::: Exercise inputs

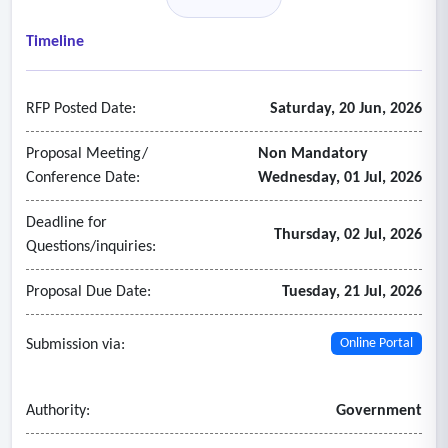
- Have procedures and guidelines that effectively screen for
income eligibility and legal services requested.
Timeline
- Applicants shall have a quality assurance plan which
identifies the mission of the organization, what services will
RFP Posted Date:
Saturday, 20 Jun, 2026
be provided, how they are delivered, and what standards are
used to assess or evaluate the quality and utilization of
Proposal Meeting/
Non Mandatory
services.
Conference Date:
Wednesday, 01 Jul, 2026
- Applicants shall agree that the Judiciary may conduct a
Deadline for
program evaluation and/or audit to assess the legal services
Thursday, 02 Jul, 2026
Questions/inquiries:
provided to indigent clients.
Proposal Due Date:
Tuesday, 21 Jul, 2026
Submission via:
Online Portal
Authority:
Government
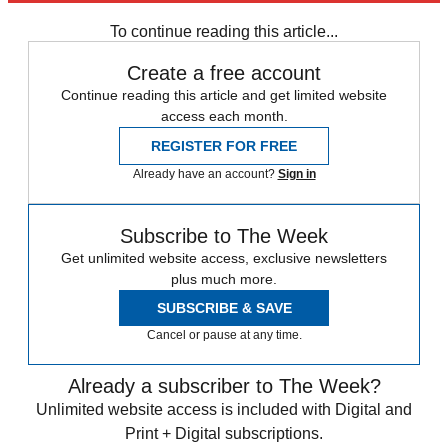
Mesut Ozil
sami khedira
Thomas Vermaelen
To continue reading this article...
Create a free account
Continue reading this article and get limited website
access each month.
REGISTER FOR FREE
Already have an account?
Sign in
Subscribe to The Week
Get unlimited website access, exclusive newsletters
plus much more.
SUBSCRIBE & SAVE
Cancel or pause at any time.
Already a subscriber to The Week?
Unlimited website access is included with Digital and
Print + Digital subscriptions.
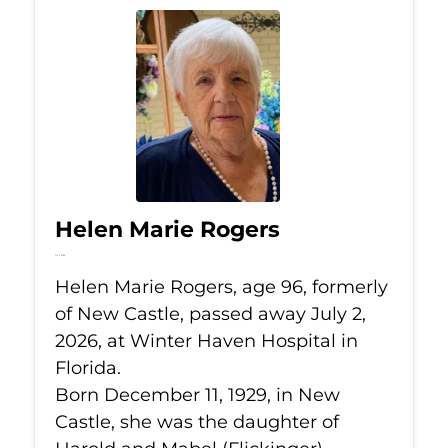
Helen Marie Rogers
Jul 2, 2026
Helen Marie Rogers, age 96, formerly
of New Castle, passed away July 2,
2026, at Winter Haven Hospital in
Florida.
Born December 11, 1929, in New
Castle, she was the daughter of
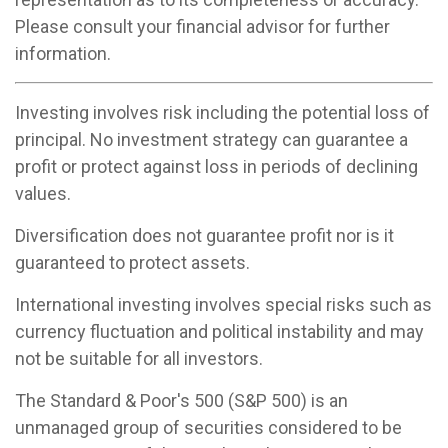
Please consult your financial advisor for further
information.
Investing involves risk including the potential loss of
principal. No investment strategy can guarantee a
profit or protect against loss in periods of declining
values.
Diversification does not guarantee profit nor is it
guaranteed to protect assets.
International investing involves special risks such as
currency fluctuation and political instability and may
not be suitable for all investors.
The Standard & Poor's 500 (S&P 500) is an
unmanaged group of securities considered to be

::::::
::: Exercise inputs

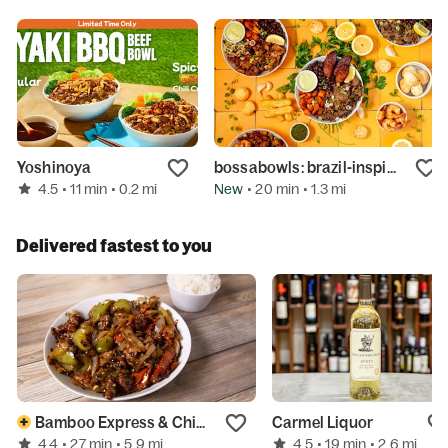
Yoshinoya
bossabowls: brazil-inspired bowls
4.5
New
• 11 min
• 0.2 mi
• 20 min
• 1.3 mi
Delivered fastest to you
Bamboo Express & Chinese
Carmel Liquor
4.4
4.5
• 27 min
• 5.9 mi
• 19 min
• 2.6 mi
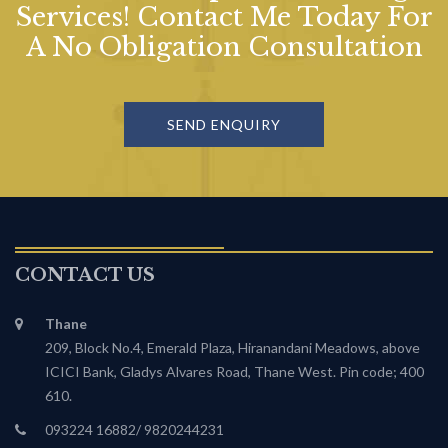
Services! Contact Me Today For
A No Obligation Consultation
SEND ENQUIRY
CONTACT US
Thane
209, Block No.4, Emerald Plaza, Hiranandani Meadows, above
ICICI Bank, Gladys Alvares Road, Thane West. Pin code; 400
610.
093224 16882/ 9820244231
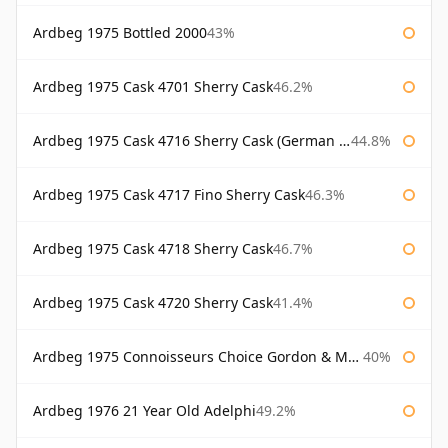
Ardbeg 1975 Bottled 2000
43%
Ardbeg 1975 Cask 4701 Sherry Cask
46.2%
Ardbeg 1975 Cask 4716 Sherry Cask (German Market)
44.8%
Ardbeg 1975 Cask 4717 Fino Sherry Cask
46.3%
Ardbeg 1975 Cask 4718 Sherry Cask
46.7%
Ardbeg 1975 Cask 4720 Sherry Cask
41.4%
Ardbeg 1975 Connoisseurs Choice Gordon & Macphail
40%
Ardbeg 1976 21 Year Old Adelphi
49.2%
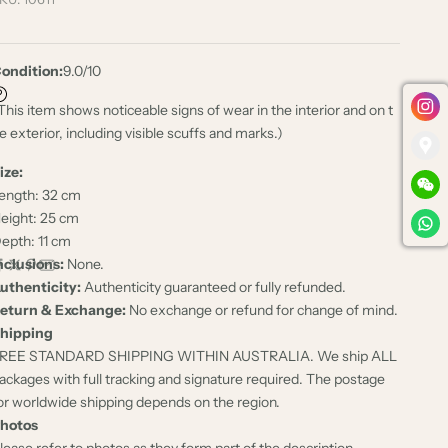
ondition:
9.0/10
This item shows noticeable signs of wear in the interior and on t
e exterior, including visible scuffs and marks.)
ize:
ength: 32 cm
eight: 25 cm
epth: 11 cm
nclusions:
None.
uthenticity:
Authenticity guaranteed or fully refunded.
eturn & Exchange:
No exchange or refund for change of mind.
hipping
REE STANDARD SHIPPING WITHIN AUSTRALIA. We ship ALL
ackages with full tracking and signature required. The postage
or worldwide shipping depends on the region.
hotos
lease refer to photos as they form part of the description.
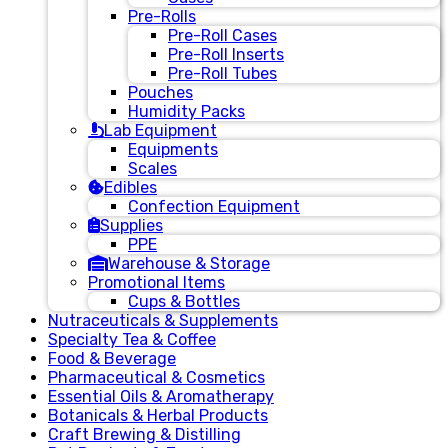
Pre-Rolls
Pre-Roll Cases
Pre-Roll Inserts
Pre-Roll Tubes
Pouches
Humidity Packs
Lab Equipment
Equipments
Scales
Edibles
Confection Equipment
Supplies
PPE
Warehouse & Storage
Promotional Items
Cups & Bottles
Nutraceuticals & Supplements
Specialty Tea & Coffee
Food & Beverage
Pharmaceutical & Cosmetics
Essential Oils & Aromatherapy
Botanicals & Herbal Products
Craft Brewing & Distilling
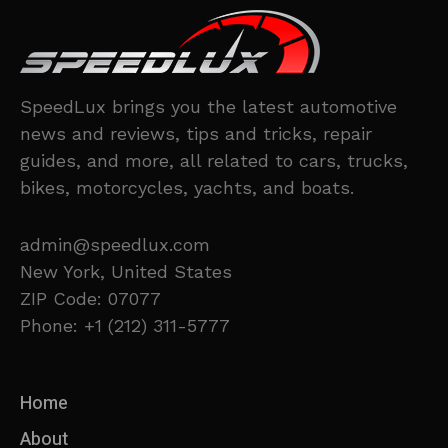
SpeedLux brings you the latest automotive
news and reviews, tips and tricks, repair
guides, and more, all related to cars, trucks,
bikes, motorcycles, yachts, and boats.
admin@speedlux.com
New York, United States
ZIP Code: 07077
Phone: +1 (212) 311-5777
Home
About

::::::

What needs to be done:
Using the entries above, give back exactly the line containing "- Have procedures", the line containing "be provided, how", and every line between them, and nothing else.

Exercise answer:
- Have procedures and guidelines that effectively screen for
income eligibility and legal services requested.
Timeline
- Applicants shall have a quality assurance plan which
identifies the mission of the organization, what services will
RFP Posted Date:
Saturday, 20 Jun, 2026
be provided, how they are delivered, and what standards are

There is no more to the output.